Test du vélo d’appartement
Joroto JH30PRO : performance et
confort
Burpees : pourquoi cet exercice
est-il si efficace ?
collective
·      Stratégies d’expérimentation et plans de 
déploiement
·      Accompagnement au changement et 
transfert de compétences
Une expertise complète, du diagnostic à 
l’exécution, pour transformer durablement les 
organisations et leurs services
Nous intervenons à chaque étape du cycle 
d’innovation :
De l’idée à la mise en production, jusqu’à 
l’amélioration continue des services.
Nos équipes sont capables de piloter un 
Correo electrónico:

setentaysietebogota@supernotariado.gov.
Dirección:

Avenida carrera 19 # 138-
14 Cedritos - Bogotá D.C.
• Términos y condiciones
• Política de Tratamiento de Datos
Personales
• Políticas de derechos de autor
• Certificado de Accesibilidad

-- -- --

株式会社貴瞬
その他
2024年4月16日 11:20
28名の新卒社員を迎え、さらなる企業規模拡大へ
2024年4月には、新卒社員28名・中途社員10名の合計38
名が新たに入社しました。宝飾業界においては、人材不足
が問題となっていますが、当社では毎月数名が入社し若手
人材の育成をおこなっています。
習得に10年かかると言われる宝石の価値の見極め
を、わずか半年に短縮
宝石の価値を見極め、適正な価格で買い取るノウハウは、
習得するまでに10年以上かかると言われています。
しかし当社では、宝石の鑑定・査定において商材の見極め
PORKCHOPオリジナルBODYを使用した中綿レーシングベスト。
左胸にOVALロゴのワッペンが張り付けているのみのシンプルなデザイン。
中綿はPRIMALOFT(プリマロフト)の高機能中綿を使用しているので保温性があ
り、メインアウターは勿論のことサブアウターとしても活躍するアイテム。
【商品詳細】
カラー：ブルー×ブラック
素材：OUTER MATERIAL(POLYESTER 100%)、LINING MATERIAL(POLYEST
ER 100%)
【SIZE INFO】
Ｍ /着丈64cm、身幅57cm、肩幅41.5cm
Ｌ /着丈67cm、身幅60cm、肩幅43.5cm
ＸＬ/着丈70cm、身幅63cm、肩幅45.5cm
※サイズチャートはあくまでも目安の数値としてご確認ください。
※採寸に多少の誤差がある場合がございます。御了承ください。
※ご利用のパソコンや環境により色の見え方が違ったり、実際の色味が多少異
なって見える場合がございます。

-- -- --

Go through the entries. Report every line that contains the word "services".

organisations et leurs services
l’amélioration continue des services.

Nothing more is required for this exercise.